Abstract:
In today’s society, whenever breaking news is subject of discussion, one can be quite sure that Twitter played a role in the dissemination process of the news. Twitter is a Web 2.0-application for writing and sharing short information, and makes it easy to spread news. As news is an integral part of our lives, mechanisms of spreading news become crucial. With Twitter, and its easy sharing feature of retweeting, not only journalists are able to disseminate news but also average Internet users. However, against the background of an uncountable amount of existing news, the question arises which news is going to be shared and which one is not. The present dissertation aims to answer this question by considering two categories of characteristics: first, characteristics of the tweets’ content, and second, characteristics of the particular context.
Regarding content criteria, the dissertation draws on news value theory, a theory that makes assumptions about which news is selected by journalists and recipients from the perspective of communication research. Since also average Internet users take part in the dissemination process of news, the so-called news factors are re-examined from a psychological perspective. As a result, the notion of informational value is introduced. Informational value is defined as the property of news to affect a large audience and/or to have the potential to impact the audience’s minds.
Regarding contextual criteria the dissertation draws on research on awareness and social navigation. As in computer-mediated communication settings usually certain information is missing (e.g., information about others’ preferences or interests), it can be provided and made salient, hence users can get aware of it. Therefore, such provided additional information is called awareness information. Awareness information in the Twitter context can be seen from two perspectives: First, awareness information about the audience can be provided. Such audience awareness should lead to audience design, that is, adaption of the communication behavior according to the audience’s properties. Second, awareness information about agents, that is, other Twitter users who also share news, can be provided. This agent awareness should result in social navigation, that is, following the behavior of many others. Agent awareness could be also seen as recommendations about what to retweet.
In order to test the potential influence of these criteria of content and context, five experimental studies (one online study and four laboratory studies) were conducted. The results confirm the assumptions about informational value and show that high informational value has a strong and stable influence on retweeting across all studies. Further, audience awareness indeed leads to audience design, meaning that retweeting behavior is adapted according to the audience’s interests. Next, also agent awareness influences retweeting behavior in a way that retweeting decisions are adapted according to what others have already often retweeted. However, neither audience awareness nor agent awareness moderates the influence of informational value on retweeting decisions. Only information about who the agents actually are does so. This means, if it is known of whose traces the recommendation stem from, the influence of informational value on retweeting is moderated.

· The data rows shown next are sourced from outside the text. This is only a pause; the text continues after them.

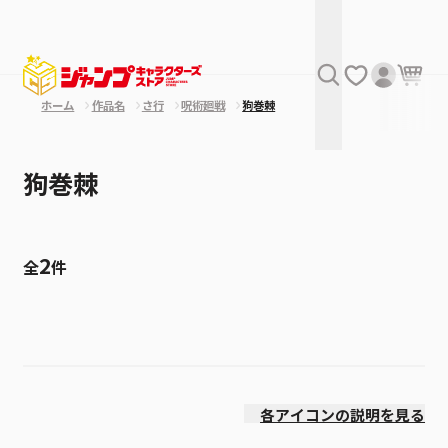
ホーム
作品名
さ行
呪術廻戦
狗巻棘
狗巻棘
2
全
件
絞り込み
価格(高い順)
各アイコンの説明を見る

Taken together, this dissertation provides insights into mechanisms of news selection in the Web 2.0 context. Indeed, content of news has a meaningful impact on whether news is going to be shared or not. However, also another aspect, which is a central characteristic of the social Web, affects retweeting decisions: other people. Research for this dissertation was done in an interdisciplinary fashion and encourages further research on this topic combining methods and approaches of different disciplines.